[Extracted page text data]
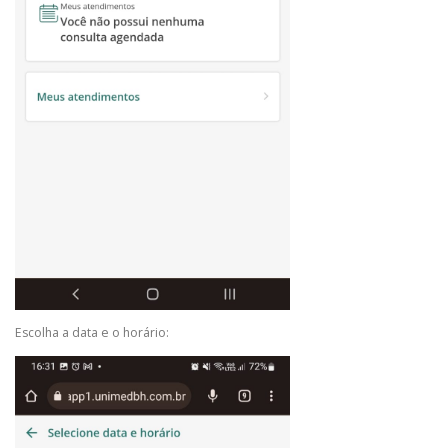
Escolha a data e o horário:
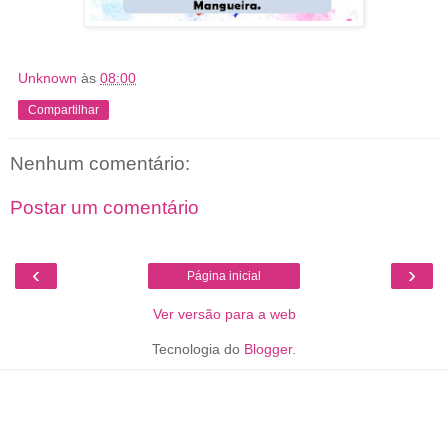
Unknown
às
08:00
Compartilhar
Nenhum comentário:
Postar um comentário
‹
›
Página inicial
Ver versão para a web
Tecnologia do
Blogger
.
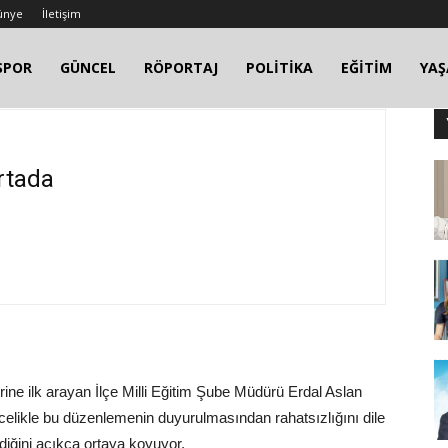
ünye
İletişim
SPOR
GÜNCEL
RÖPORTAJ
POLİTİKA
EĞİTİM
YA
rtada
ne ilk arayan İlçe Milli Eğitim Şube Müdürü Erdal Aslan
öncelikle bu düzenlemenin duyurulmasından rahatsızlığını dile
endiğini açıkça ortaya koyuyor.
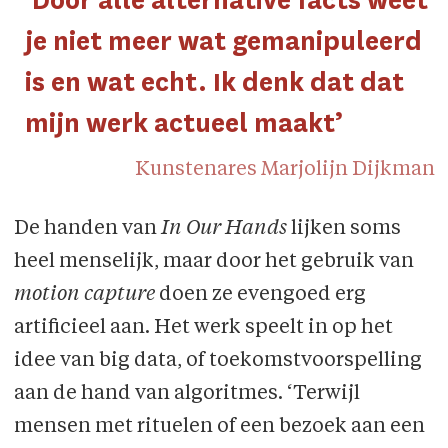
‘Door alle alternative facts weet
je niet meer wat gemanipuleerd
is en wat echt. Ik denk dat dat
mijn werk actueel maakt’
Kunstenares Marjolijn Dijkman
De handen van
In Our Hands
lijken soms
heel menselijk, maar door het gebruik van
motion capture
doen ze evengoed erg
artificieel aan. Het werk speelt in op het
idee van big data, of toekomstvoorspelling
aan de hand van algoritmes. ‘Terwijl
mensen met rituelen of een bezoek aan een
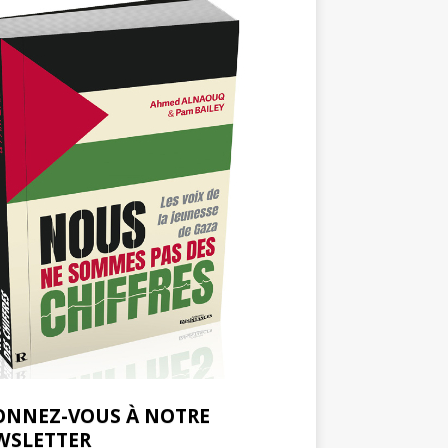
ONNEZ-VOUS À NOTRE
WSLETTER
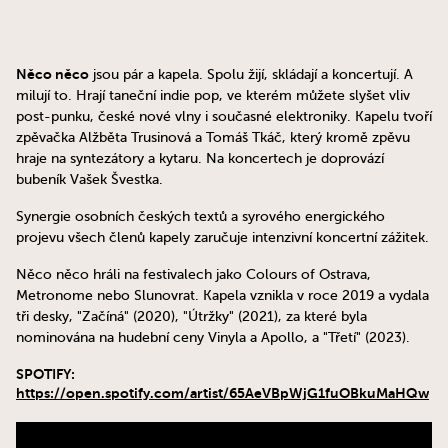
Něco něco
jsou pár a kapela. Spolu žijí, skládají a koncertují. A
milují to. Hrají taneční indie pop, ve kterém můžete slyšet vliv
post-punku, české nové vlny i současné elektroniky. Kapelu tvoří
zpěvačka Alžběta Trusinová a Tomáš Tkáč, který kromě zpěvu
hraje na syntezátory a kytaru. Na koncertech je doprovází
bubeník Vašek Švestka.
Synergie osobních českých textů a syrového energického
projevu všech členů kapely zaručuje intenzivní koncertní zážitek.
Něco něco hráli na festivalech jako Colours of Ostrava,
Metronome nebo Slunovrat. Kapela vznikla v roce 2019 a vydala
tři desky, "Začíná" (2020), "Útržky" (2021), za které byla
nominována na hudební ceny Vinyla a Apollo, a "Třetí" (2023).
SPOTIFY:
https://open.spotify.com/artist/65AeVBpWjG1fuOBkuMaHQw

* About this task
What is needed is a word-for-word copy of the data, minus its pictures.

* Task result
Escolha a data e o horário:
Unknown
às
08:00
Compartilhar
Nenhum comentário:
Postar um comentário
‹
›
Página inicial
Ver versão para a web
Tecnologia do
Blogger
.
ünye
İletişim
SPOR
GÜNCEL
RÖPORTAJ
POLİTİKA
EĞİTİM
YA
rtada
ne ilk arayan İlçe Milli Eğitim Şube Müdürü Erdal Aslan
öncelikle bu düzenlemenin duyurulmasından rahatsızlığını dile
endiğini açıkça ortaya koyuyor.
‘Door alle alternative facts weet
je niet meer wat gemanipuleerd
is en wat echt. Ik denk dat dat
mijn werk actueel maakt’
Kunstenares Marjolijn Dijkman
De handen van
In Our Hands
lijken soms
heel menselijk, maar door het gebruik van
motion capture
doen ze evengoed erg
artificieel aan. Het werk speelt in op het
idee van big data, of toekomstvoorspelling
aan de hand van algoritmes. ‘Terwijl
mensen met rituelen of een bezoek aan een
ONNEZ-VOUS À NOTRE
WSLETTER
Něco něco
jsou pár a kapela. Spolu žijí, skládají a koncertují. A
milují to. Hrají taneční indie pop, ve kterém můžete slyšet vliv
post-punku, české nové vlny i současné elektroniky. Kapelu tvoří
zpěvačka Alžběta Trusinová a Tomáš Tkáč, který kromě zpěvu
hraje na syntezátory a kytaru. Na koncertech je doprovází
bubeník Vašek Švestka.
Synergie osobních českých textů a syrového energického
projevu všech členů kapely zaručuje intenzivní koncertní zážitek.
Něco něco hráli na festivalech jako Colours of Ostrava,
Metronome nebo Slunovrat. Kapela vznikla v roce 2019 a vydala
tři desky, "Začíná" (2020), "Útržky" (2021), za které byla
nominována na hudební ceny Vinyla a Apollo, a "Třetí" (2023).
SPOTIFY:
https://open.spotify.com/artist/65AeVBpWjG1fuOBkuMaHQw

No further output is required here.